It is therefore very relevant to provide evidence on the level of development of the scientific production regarding strategic leadership competencies in BI&A and their relationships with the competence domains, to determine possible gaps and the different emphases, which will make it possible to perform more precise studies. These will allow a thorough understanding of the professional competencies needed by all those who must manage BI&A in a context of vertiginous development.

Consequently, this study analyzes the development of the scientific production of the last 20 years in strategic leadership competencies for organizational management in the field of BI&A due to the demanding demand for the development of new competencies in BI&A techniques, for models and software for decision making by those who lead organizations.

This study sheds light on the state of the art of BI&A in the field of strategic competencies for organizational leadership, helping to inform readers that the dimensions of strategic leadership in BI&A form a fertile and largely unexplored field. At the same time, this study has contributed through the application of metrics and AI techniques to determining gaps in the field of BI&A and organizational strategic-leadership-competency research.

4. Methodology

4.1. Hypotheses

Building and applying a new vision for future strategy, based on the opportunity perceived with BI&A, is essential to developing a degree of self-knowledge to anticipate the future and make accurate strategic assessments of the organization’s resources and capabilities. Intellectual agility is the ability to adapt, innovate, and transform ideas into new and improved products, processes and internal and external services, and it appears to be a critical factor related to BI&A [54]. CEOs, who lead organizations, require both an appreciation of and familiarity with BI&A, depending on the level of organizational development. It is not necessary to have a background in statistics, but such leaders must understand the theory behind various quantitative methods and the demand for extensive training for employees [8]. Skills are needed to assess technology and data infrastructures thoroughly and thus understand the technology gaps. This means having an analytics-driven business culture, i.e., the ability to identify, design and implement business use cases, through having data and technology capabilities appropriate for the data infrastructure, for the development and implementation of complex analytics; and by having capable individuals in the organization—quantitative professionals and organizational management specialists.

4.2. Methodological Steps

To determine the level of leadership development and BI&A, we designed a methodology that integrates analytical techniques of informetrics, complemented by natural language processing and machine learning techniques.

Indeed, the informetric technique makes it possible to show complex relationships between its various categories, such as documents, authors, research groups, journals, institutions, countries, and regions. This is achieved thanks to data mining, information processing, statistics, mathematics, visualization programs and bibliographic databases [55]. As a result of the combination of the above, informetrics allows for the construction of a more organized and understandable knowledge base [56].

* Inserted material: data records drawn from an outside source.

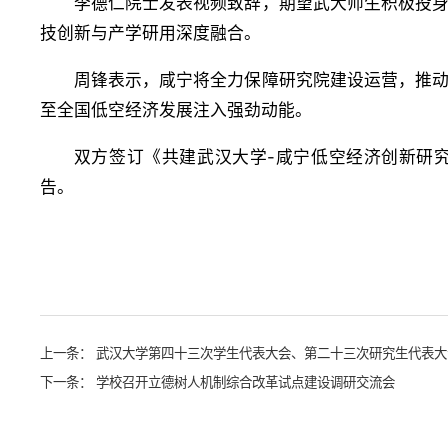
李德仁院士发表视频致辞，期望武大师生积极投
技创新与产学研用深度融合。
周锋表示，咸宁将全力保障研究院建设运营，推
至全国低空经济发展注入强劲动能。
双方签订《共建武汉大学-咸宁低空经济创新研
告。
上一条：
武汉大学第四十三次学生代表大会、第二十三次研究生代表大
下一条：
学校召开立德树人机制综合改革试点建设调研交流会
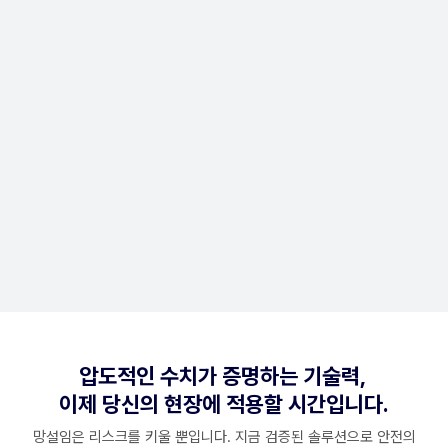
주의사항
현재 값싼 중국산 AI 모델을 도입해 납품하는 업체들이 많이 있습니다.
개인정보 처리와 귀사의 브랜드 이미지에 큰 영향을 받을 수 있으니 반드시
유의 하시기 바랍니다.
특히, 기업 내 AI 연구소를 보유하지 않은 기업의 경우 향후 AI모델 고도화와
서비스 품질 향상 그리고 원활한 AS가 어려울 수 있습니다.
이점을 반드시 확인하시고 구매하실 것을 추천드립니다.
압도적인 수치가 증명하는 기술력,
이제 당신의 현장에 적용할 시간입니다.
망설임은 리스크를 키울 뿐입니다. 지금 검증된 솔루션으로 안전의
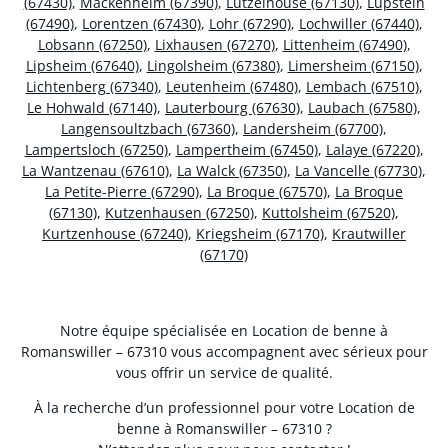
(67430)
,
Mackenheim (67390)
,
Lutzelhouse (67130)
,
Lupstein
(67490)
,
Lorentzen (67430)
,
Lohr (67290)
,
Lochwiller (67440)
,
Lobsann (67250)
,
Lixhausen (67270)
,
Littenheim (67490)
,
Lipsheim (67640)
,
Lingolsheim (67380)
,
Limersheim (67150)
,
Lichtenberg (67340)
,
Leutenheim (67480)
,
Lembach (67510)
,
Le Hohwald (67140)
,
Lauterbourg (67630)
,
Laubach (67580)
,
Langensoultzbach (67360)
,
Landersheim (67700)
,
Lampertsloch (67250)
,
Lampertheim (67450)
,
Lalaye (67220)
,
La Wantzenau (67610)
,
La Walck (67350)
,
La Vancelle (67730)
,
La Petite-Pierre (67290)
,
La Broque (67570)
,
La Broque
(67130)
,
Kutzenhausen (67250)
,
Kuttolsheim (67520)
,
Kurtzenhouse (67240)
,
Kriegsheim (67170)
,
Krautwiller
(67170)
Notre équipe spécialisée en Location de benne à
Romanswiller – 67310 vous accompagnent avec sérieux pour
vous offrir un service de qualité.
À la recherche d’un professionnel pour votre Location de
benne à Romanswiller – 67310 ?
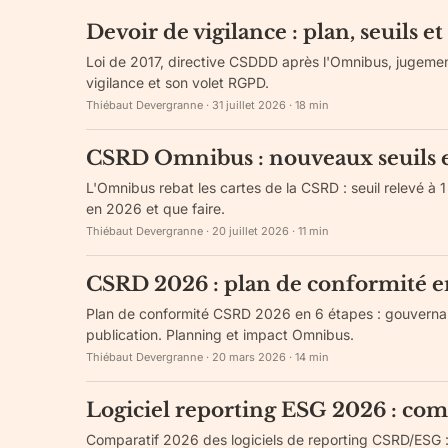
Devoir de vigilance : plan, seuils
Loi de 2017, directive CSDDD après l'Omnibus, jugement
vigilance et son volet RGPD.
Thiébaut Devergranne
·
31 juillet 2026
·
18
min
CSRD Omnibus : nouveaux seuils e
L'Omnibus rebat les cartes de la CSRD : seuil relevé à 
en 2026 et que faire.
Thiébaut Devergranne
·
20 juillet 2026
·
11
min
CSRD 2026 : plan de conformité en
Plan de conformité CSRD 2026 en 6 étapes : gouvernanc
publication. Planning et impact Omnibus.
Thiébaut Devergranne
·
20 mars 2026
·
14
min
Logiciel reporting ESG 2026 : compa
Comparatif 2026 des logiciels de reporting CSRD/ESG : p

Machine learning, on the other hand, is concerned with the formal study of learning systems. It is a highly interdisciplinary area of knowledge in which various theories, models and statistical tools from computer science, engineering, cognitive science, optimization theory and other disciplines of science and mathematics coexist. Among the different types of auto-mathematical learning, one can distinguish unsupervised machine learning. In this type of algorithm, the machine can learn, since it does not receive any feedback from its environment. It is possible to develop a formal framework for unsupervised learning based on the notion that the goal of the machine is to build representations of the input that can be used to make decisions, predict future inputs, efficiently communicate the inputs to another machine, etc. In a sense, unsupervised learning can be thought of as finding patterns in data beyond what would be considered pure unstructured noise [57].

In that direction, we developed two models from the AI domain whose approaches are based on unsupervised machine learning. The first one uses topic-modelling algorithms, which are widely used and have proven to be successful in the area of opinion mining to extract “latent” topics that relate to aspects of interest. The second uses unsupervised machine learning algorithms for text clustering, which partition a set of clustered text documents based on distance or similarity measures [58]. Effectively, text clustering algorithms attempt to develop an appropriate clustering of large text documents based on well-formulated criteria represented by an objective function. The objective function is an equation for evaluating given constraints—with minimized or maximized objectives—using a non-linear programming system. It is used in the text-clustering domain to partition decisions to distribute a set of documents over a subset of cluster centers [59].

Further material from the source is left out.